══ Data ══
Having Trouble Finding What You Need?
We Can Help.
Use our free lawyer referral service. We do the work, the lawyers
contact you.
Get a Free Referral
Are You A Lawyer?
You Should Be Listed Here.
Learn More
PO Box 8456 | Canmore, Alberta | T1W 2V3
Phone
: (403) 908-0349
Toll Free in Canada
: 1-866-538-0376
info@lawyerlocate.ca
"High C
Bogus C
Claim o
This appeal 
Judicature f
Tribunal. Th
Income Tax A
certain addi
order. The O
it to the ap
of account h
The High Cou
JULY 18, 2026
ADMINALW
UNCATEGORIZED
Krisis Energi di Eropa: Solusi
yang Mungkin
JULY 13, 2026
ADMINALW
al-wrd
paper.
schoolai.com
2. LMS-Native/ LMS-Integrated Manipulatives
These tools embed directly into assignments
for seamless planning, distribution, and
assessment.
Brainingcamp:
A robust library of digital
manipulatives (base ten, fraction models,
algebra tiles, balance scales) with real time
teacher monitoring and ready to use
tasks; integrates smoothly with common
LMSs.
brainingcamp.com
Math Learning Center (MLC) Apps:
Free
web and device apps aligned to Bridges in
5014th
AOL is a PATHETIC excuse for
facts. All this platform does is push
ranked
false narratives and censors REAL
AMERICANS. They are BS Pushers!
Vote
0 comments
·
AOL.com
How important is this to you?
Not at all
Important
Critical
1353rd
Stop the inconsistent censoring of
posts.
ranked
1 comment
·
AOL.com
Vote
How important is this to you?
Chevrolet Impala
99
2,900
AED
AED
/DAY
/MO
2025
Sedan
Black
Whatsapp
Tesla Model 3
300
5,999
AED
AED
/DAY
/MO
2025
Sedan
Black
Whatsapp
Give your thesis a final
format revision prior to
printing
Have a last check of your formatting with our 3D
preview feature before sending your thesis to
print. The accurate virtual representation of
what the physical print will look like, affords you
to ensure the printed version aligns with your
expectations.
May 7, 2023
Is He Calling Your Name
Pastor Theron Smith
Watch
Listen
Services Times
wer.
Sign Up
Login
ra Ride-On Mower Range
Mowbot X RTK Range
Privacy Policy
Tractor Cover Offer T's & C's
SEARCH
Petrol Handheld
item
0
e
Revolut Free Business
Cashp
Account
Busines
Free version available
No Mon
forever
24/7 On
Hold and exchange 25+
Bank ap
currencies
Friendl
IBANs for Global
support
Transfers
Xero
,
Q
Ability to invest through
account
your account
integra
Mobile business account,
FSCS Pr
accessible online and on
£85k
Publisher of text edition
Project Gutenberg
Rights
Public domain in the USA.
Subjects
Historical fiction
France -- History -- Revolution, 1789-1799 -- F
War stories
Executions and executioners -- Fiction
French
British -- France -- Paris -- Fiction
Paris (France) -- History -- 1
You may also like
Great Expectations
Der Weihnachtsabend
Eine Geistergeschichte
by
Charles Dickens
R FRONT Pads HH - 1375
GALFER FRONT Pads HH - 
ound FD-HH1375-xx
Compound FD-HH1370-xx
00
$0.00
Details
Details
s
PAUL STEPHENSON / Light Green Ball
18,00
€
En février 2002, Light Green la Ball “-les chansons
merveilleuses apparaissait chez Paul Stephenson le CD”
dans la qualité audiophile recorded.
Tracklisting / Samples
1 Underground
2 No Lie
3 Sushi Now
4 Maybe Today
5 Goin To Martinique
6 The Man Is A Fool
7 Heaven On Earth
═══
■ **Your task**
Only one span of lines is wanted: the line with "Historical fiction" and every line after it to the end of the entries, output exactly.

■ **Result of this exercise**
Historical fiction
France -- History -- Revolution, 1789-1799 -- F
War stories
Executions and executioners -- Fiction
French
British -- France -- Paris -- Fiction
Paris (France) -- History -- 1
You may also like
Great Expectations
Der Weihnachtsabend
Eine Geistergeschichte
by
Charles Dickens
R FRONT Pads HH - 1375
GALFER FRONT Pads HH - 
ound FD-HH1375-xx
Compound FD-HH1370-xx
00
$0.00
Details
Details
s
PAUL STEPHENSON / Light Green Ball
18,00
€
En février 2002, Light Green la Ball “-les chansons
merveilleuses apparaissait chez Paul Stephenson le CD”
dans la qualité audiophile recorded.
Tracklisting / Samples
1 Underground
2 No Lie
3 Sushi Now
4 Maybe Today
5 Goin To Martinique
6 The Man Is A Fool
7 Heaven On Earth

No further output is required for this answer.